Serve as the primary point of accountability for cybersecurity governance, risk, and compliance for TSG-supported programs, product teams, and organizations.
Provide an integrated view of risk across functional disciplines within TSG-supported programs and product teams to guide informed decision-making.
Partner with program leadership to embed cybersecurity into long-term strategic planning, major initiatives, and align security requirements with business objectives.
Oversee cybersecurity compliance management and monitoring activities for TSG-managed information systems in accordance with appropriate compliance requirements.
Lead governance activities including risk reviews, compliance readiness discussions, and program touchpoints; ensuring follow-through on mitigation actions and risk decisions.
Support audit and regulatory readiness by identifying control gaps, coordinating remediation, and ensuring required documentation is complete and accurate.
Guide the development and sustainment of TSG security tooling to detect, prevent, and remediate security issues in TSG-managed IT products & services.

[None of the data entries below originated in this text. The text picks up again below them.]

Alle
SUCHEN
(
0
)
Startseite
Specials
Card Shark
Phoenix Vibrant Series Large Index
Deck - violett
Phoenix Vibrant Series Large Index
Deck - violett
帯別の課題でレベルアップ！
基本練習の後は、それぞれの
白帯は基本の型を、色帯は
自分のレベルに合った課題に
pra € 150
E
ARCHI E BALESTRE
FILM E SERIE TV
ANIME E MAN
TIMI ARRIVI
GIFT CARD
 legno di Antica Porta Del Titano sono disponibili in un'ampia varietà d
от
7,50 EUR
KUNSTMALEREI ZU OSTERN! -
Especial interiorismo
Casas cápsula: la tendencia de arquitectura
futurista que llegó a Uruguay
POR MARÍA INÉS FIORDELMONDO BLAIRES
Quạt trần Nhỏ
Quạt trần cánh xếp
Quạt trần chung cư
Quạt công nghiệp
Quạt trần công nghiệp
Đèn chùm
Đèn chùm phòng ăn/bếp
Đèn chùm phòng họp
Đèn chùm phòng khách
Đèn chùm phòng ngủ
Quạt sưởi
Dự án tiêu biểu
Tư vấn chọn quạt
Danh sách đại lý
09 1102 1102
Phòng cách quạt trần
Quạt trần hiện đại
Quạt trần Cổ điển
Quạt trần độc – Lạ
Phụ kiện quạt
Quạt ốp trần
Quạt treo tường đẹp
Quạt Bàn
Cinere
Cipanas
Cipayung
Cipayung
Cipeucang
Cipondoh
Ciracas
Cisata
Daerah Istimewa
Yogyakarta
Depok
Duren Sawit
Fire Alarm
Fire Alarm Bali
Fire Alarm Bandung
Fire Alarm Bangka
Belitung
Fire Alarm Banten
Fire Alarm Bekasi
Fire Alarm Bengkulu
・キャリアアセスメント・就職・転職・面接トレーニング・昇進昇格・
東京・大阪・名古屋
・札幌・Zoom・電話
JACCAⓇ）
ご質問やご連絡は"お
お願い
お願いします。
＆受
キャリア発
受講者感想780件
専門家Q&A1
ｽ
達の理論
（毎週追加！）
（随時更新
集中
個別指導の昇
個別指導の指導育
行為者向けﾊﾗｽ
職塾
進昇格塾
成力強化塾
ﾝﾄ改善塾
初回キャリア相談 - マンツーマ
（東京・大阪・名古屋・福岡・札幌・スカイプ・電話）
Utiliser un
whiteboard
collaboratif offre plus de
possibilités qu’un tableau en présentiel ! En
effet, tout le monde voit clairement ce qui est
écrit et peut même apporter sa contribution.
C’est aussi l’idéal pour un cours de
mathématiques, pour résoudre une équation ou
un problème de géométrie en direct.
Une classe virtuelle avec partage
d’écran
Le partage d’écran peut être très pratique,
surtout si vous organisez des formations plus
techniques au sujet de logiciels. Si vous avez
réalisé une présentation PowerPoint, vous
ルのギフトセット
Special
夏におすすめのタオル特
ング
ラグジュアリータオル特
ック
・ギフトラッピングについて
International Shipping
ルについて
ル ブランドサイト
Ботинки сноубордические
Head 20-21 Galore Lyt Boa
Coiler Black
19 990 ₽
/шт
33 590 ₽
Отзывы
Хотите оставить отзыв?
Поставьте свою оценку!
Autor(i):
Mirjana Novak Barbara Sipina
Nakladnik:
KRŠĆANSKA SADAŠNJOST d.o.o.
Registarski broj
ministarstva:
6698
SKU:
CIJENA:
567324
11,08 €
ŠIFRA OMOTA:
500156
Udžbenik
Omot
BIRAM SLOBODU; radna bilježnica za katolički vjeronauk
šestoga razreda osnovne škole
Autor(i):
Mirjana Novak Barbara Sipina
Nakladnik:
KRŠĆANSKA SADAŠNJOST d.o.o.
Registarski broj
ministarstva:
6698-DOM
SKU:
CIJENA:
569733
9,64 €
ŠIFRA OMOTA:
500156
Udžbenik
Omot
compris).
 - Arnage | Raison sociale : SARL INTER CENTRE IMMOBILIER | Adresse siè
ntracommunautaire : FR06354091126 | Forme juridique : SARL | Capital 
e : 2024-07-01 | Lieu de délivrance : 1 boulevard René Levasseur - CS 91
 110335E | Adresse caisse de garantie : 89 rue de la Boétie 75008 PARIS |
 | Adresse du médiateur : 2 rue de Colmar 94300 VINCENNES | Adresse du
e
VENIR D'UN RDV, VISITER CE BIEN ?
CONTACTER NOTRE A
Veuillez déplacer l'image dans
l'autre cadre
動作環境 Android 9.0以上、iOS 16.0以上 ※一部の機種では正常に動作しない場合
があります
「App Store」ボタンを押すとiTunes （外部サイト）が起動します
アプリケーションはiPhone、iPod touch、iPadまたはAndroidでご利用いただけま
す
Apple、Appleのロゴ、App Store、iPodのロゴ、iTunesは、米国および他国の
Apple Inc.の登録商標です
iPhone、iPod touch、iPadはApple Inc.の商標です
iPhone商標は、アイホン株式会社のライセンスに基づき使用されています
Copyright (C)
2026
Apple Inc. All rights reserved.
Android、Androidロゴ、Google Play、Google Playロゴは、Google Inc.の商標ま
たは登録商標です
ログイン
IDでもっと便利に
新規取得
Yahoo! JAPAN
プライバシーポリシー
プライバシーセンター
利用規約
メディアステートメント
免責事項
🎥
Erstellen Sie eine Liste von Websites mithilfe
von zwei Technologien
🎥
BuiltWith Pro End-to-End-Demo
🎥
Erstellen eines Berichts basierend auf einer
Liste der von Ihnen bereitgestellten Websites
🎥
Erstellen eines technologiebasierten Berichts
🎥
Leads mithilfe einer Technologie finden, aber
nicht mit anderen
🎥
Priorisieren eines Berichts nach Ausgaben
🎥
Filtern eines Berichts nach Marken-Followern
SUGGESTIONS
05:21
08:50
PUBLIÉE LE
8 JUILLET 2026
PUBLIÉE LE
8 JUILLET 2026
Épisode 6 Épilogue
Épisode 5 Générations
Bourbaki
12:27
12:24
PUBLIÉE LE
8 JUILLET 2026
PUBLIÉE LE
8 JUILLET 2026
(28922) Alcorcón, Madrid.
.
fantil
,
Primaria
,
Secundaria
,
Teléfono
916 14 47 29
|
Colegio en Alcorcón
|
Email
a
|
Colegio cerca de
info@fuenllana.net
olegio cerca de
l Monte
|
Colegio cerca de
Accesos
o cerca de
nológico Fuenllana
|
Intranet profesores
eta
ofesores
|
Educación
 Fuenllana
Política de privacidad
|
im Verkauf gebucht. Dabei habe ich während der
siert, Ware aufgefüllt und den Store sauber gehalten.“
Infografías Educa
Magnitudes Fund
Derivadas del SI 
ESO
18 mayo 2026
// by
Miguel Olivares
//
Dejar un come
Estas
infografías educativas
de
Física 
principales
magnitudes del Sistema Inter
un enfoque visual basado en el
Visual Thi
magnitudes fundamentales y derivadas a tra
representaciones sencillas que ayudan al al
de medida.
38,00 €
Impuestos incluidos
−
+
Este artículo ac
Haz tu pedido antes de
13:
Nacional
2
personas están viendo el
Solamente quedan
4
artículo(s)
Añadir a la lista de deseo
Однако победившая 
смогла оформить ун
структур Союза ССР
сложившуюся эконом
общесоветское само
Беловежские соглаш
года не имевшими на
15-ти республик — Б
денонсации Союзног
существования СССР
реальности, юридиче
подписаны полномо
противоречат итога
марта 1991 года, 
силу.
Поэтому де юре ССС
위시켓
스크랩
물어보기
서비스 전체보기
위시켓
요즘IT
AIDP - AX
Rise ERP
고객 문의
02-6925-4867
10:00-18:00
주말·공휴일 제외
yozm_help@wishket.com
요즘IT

Champion the adoption and implementation of proactive, automated security testing of TSG-managed code, applications, and systems for DevSecOps style operations.
Develop and present presentations on cybersecurity and IT operations-related topics to program leadership and external business partners in customer meetings.
Communicate risks, policies, and changes in clear, business-friendly terms to build strong cross-functional relationships to influence outcomes.
Define and track key performance indicators, identify trends, and drive continuous improvement in cybersecurity posture in programs, products, and technical teams.
Promote a culture of security, accountability, and operational excellence aligned RTX CORE principles and values.